NYSE New Upside/Downside Indicators
Understanding different market momentum indicators often help investors to time their next move. Potential upside and downside technical ratios enable traders to measure NYSE New's index current market value against overall market sentiment and can be a good tool during both bulling and bearish trends. Here we outline some of the essential indicators to assess NYSE New Highs upside and downside potential and time the market with a certain degree of confidence.
Today, many novice investors tend to focus exclusively on investment returns with little concern for NYSE New's investment risk. Other traders do consider volatility but use just one or two very conventional indicators such as NYSE New's standard deviation. In reality, there are many statistical measures that can use NYSE New historical prices to predict the future NYSE New's volatility.
NYSE New Highs has Sharpe Ratio of 0.18, which conveys that the entity had a 0.18 % return per unit of standard deviation over the last 3 months. We were able to analyze and collect data for twenty-five different technical indicators, which can help you to evaluate if expected returns of 9.57% are justified by taking the suggested risk. The index secures a Beta (Market Risk) of 0.0, which conveys not very significant fluctuations relative to the market. the returns on MARKET and NYSE New are completely uncorrelated.
Auto-correlation
-0.2
Insignificant reverse predictability
NYSE New Highs has insignificant reverse predictability. Overlapping area represents the amount of predictability between NYSE New time series from 1st of January 2025 to 31st of January 2025 and 31st of January 2025 to 2nd of March 2025. The more autocorrelation exist between current time interval and its lagged values, the more accurately you can make projection about the future pattern of NYSE New Highs price movement. The serial correlation of -0.2 indicates that over 20.0% of current NYSE New price fluctuation can be explain by its past prices.
Correlation Coefficient
-0.2
Spearman Rank Test
-0.53
Residual Average
0.0
Price Variance
427.25
NYSE New Highs lagged returns against current returns
Autocorrelation, which is NYSE New index's lagged correlation, explains the relationship between observations of its time series of returns over different periods of time. The observations are said to be independent if autocorrelation is zero. Autocorrelation is calculated as a function of mean and variance and can have practical application in predicting NYSE New's index expected returns. We can calculate the autocorrelation of NYSE New returns to help us make a trade decision. For example, suppose you find that NYSE New has exhibited high autocorrelation historically, and you observe that the index is moving up for the past few days.
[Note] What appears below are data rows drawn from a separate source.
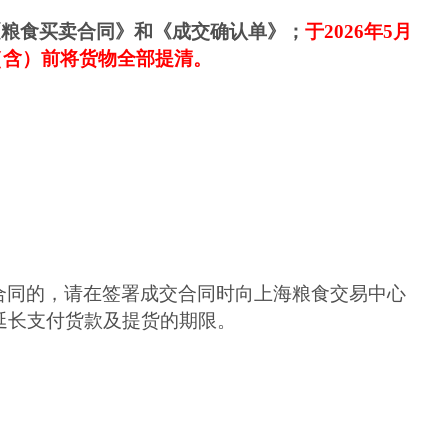
《粮食买卖合同》
和
《成交确认单》；
于
202
6
年
5
月
（含）前将货物全部提清。
合同的，请在签署成交合同时向上海粮食交易中心
延长支付货款及提货的期限。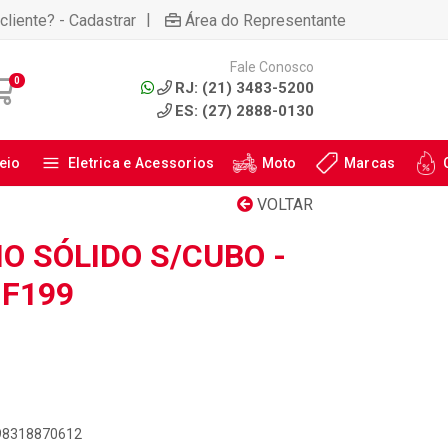
|
cliente? - Cadastrar
Área do Representante
Fale Conosco
0
RJ: (21) 3483-5200
ES: (27) 2888-0130
eio
Eletrica e Acessorios
Moto
Marcas
VOLTAR
IO SÓLIDO S/CUBO -
HF199
898318870612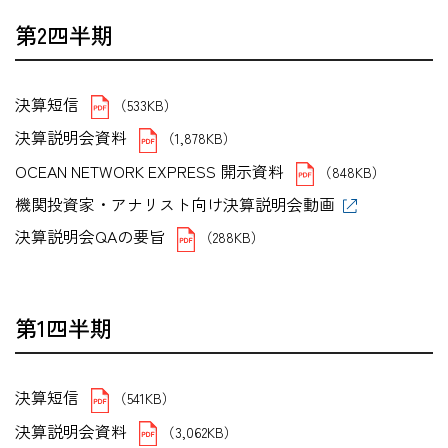
第2四半期
決算短信
（533KB）
決算説明会資料
（1,878KB）
OCEAN NETWORK EXPRESS 開示資料
（848KB）
機関投資家・アナリスト向け決算説明会動画
決算説明会QAの要旨
（288KB）
第1四半期
決算短信
（541KB）
決算説明会資料
（3,062KB）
In that case, you can expect the price movement to match the lagging time series.
Current and Lagged Values
Timeline
NYSE New regressed lagged prices vs. current prices
Serial correlation can be approximated by using the Durbin-Watson (DW) test. The correlation can be either positive or negative. If NYSE New index is displaying a positive serial correlation, investors will expect a positive pattern to continue. However, if NYSE New index is observed to have a negative serial correlation, investors will generally project negative sentiment on having a locked-in long position in NYSE New index over time.
Current vs Lagged Prices
Timeline
NYSE New Lagged Returns
When evaluating NYSE New's market value, investors can use the concept of autocorrelation to see how much of an impact past prices of NYSE New index have on its future price. NYSE New autocorrelation represents the degree of similarity between a given time horizon and a lagged version of the same horizon over the previous time interval. In other words, NYSE New autocorrelation shows the relationship between NYSE New index current value and its past values and can show if there is a momentum factor associated with investing in NYSE New Highs.
Regressed Prices
Timeline
Also Currently Popular
Analyzing currently trending equities could be an opportunity to develop a better portfolio based on different market momentums that they can trigger. Utilizing the top trending stocks is also useful when creating a market-neutral strategy or pair trading technique involving a short or a long position in a currently trending equity.